Zudem ist mancherorts schon jedes zehnte Schulkind ein Moslem. Diese Kinder dürfen wir nicht zwingen, ihre Schuljahre unter dem Zentralsymbol eines Glaubens zu verbringen, der nicht der ihre ist, der im Gegenteil zur Zeit der "Kreuz-Züge" böses Leid über ihre Ahnen im Glauben gebracht hat. - Und wie soll die deutsche Einigung sich innerlich vollenden, wenn in Bayern überall Kreuze hängen müssen, während in Ostdeutschland nicht einmal ein Fünftel der Menschen sich als Christen verstehen? Nein - so meinen viele Christen: Eben um der Würde des Kreuzes willen dürfen wir es nicht zu einer Verwaltungssache oder einem Stück Folklore erniedrigen. Das Kreuz gleicht nicht dem Maibaum, gehört allein in den Innenraum des Glaubens, nicht in die profane Öffentlichkeit. So denkt die eine Seite.

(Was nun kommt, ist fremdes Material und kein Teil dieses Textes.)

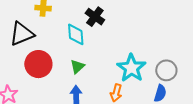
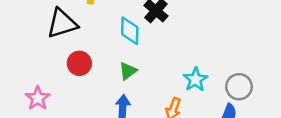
red circle: (38, 64) -> (79, 63), size x0.7
cyan star: (131, 68) -> (195, 80), size x0.7

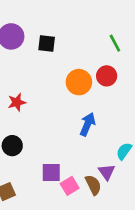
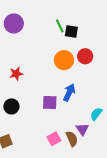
black square: (47, 43) -> (71, 32), moved
green line: (115, 43) -> (60, 26), moved
purple square: (51, 172) -> (50, 102), moved

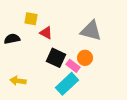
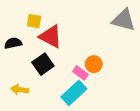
gray triangle: (91, 31) -> (124, 20), moved
red triangle: (46, 33) -> (51, 36), size x1.6
black square: (56, 58) -> (43, 64), moved, turned 30

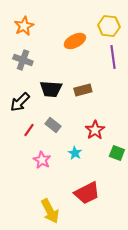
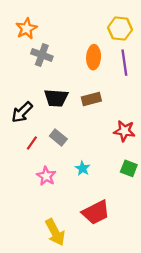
orange ellipse: (75, 41) -> (94, 57), moved, turned -60
gray cross: (23, 60) -> (42, 55), moved
red star: (95, 130) -> (124, 131), moved, turned -30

Wie widerspricht die andere, z.B. jene Zehntausende von Bayern, die sich im September 1995 in München zu einer Protestdemonstration trafen? Auch ihnen bedeutet das Kreuz viel mehr, als das Auge sieht. Nicht irgendein Mensch wird da gemartert, sondern Jesus Christus: jener Mensch, der Gott selbst in Person ist. Und dessen Lebendigkeit darum mitten in der bittersten Niederlage dennoch wunderbar siegt. Denn indem Christus seinen unverdienten Tod erleidet, zerbricht er die Übermacht des Todes, gewinnt für sich und alle die Seinen das unzerstörbare Leben in Gottes Reich. Seit über anderthalb Jahrtausenden hat dieser Christenglaube im Lande Bayern die Herzen vieler Menschen getröstet und bestärkt, in der Römerstadt Augsburg hat ihn schon um das Jahr 300 die heilige Afra mit ihrem Blut bezeugt. Diese tiefe Wurzel der Landeskultur wird vom Kreuz bedeutet; überall in der Öffentlichkeit ist es zu sehen, »auf Plätzen und Straßen, auf Fluren, Bergen und Friedhöfen« (so der Münchner Kardinal am 23. September). Und der evangelische Landesbischof sagte bei dieser Versammlung: »Das Kreuz ist Zeichen unserer abendländischen Kultur. Das kann auch gar nicht anders sein. Denn Jesus ist Mensch geworden. Er will unter den Menschen wohnen. Das zeigt sich auch in der Kultur und den Traditionen eines Landes.«

Auch diese tiefen geistigen Werte soll die Schule den Kindern nahebringen, nicht bloß Rechtschreibung und Prozentrechnen. Deshalb, so meint in Bayern die Mehrheit, gehört das Kreuzbild Gottes auch in die Öffentlichkeit der Schule. Der Glaube ist zwar persönliche Entscheidung, aber keineswegs Privatsache. Gottes Wort wendet sich an jeden, aber auch an alle! Wie jemand auf es antwortet, ist seine Sache. Da gilt Religionsfreiheit. Worauf er aber antwortet, das ist dem einzelnen vorgegeben, das kann er nicht allein bestimmen. Das Kreuz, so erklärte der Kardinal, ist auch für Nichtchristen ein wesentliches Symbol für Heimat und Geborgenheit. Was in Bayern die Nazis nicht geschafft haben, den Schulkindern das Kreuz wegzunehmen, das darf der Rechtsstaat erst recht nicht versuchen. Das Kreuz bleibt.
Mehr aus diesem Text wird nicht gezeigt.